City Paper is not for tourists
Turns out the food pantries that serve struggling families would rather have some cash than whatever random old cans you cleaned out of your cupboard for a local food drive. They’re just afraid to say so:
Charities are naturally reluctant to turn down donations for fear of alienating supporters or demoralizing well-wishers, but the reality is that dealing with sporadic surges of cans is a logistical headache. A nationwide network of food banks called Feeding America gingerly notes on its website that “a hastily organized local food drive can actually put more strain on your local food bank than you imagine.” Food dropped off by well-meaning citizens needs to be carefully inspected and sorted. A personal check, by contrast, can be used to order what’s needed without placing extra burdens on the staff.

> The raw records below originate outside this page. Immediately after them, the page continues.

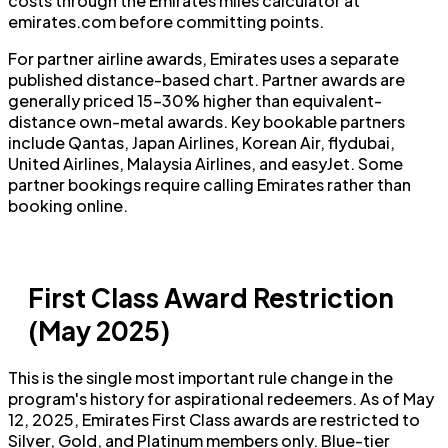
costs through the Emirates miles calculator at
emirates.com before committing points.
For partner airline awards, Emirates uses a separate
published distance-based chart. Partner awards are
generally priced 15–30% higher than equivalent-
distance own-metal awards. Key bookable partners
include Qantas, Japan Airlines, Korean Air, flydubai,
United Airlines, Malaysia Airlines, and easyJet. Some
partner bookings require calling Emirates rather than
booking online.
First Class Award Restriction
(May 2025)
This is the single most important rule change in the
program's history for aspirational redeemers. As of May
12, 2025, Emirates First Class awards are restricted to
Silver, Gold, and Platinum members only. Blue-tier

But, apparently that’s changing, including here in D.C., where nutritional needs have become a concern for charities. Matthew Yglesias notes:
“For a long time we just basically kept politely quiet about the fact that food drives weren’t as helpful as people assumed,” explains Greg Bloom, a development assistant at Bread for the City in Washington, D.C., “but that changed when we became more diligent about stocking our pantry with healthy foods.”
Bloom explains that they tried providing a specific list of items for people to donate, but even so “we find that almost half of what comes to us in any given food drive just doesn’t meet our nutritional standards.”
Yglesias’ advice: “Can the cans. Hand over some cash.”